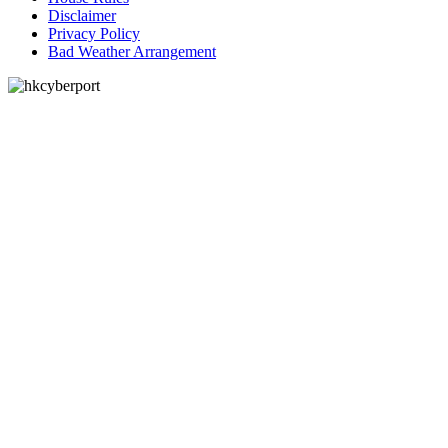
Disclaimer
Privacy Policy
Bad Weather Arrangement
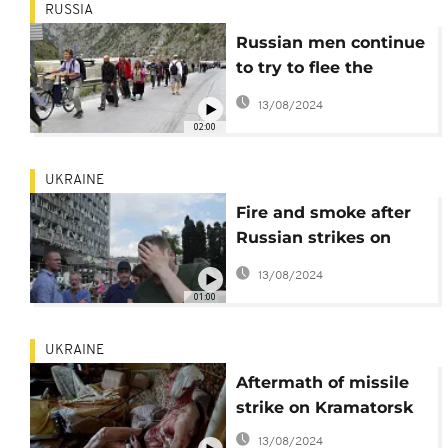
RUSSIA
Russian men continue
to try to flee the
country to escape
13/08/2024
fighting in Ukraine
02:00
UKRAINE
Fire and smoke after
Russian strikes on
Vinnytsia in central
13/08/2024
Ukraine
01:00
UKRAINE
Aftermath of missile
strike on Kramatorsk
13/08/2024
◆ ◆ ◆ ◆
◆ Exercise prompt
Return every line in the listing that contains the word "Russian".

◆ Solved exercise
Russian men continue
Russian strikes on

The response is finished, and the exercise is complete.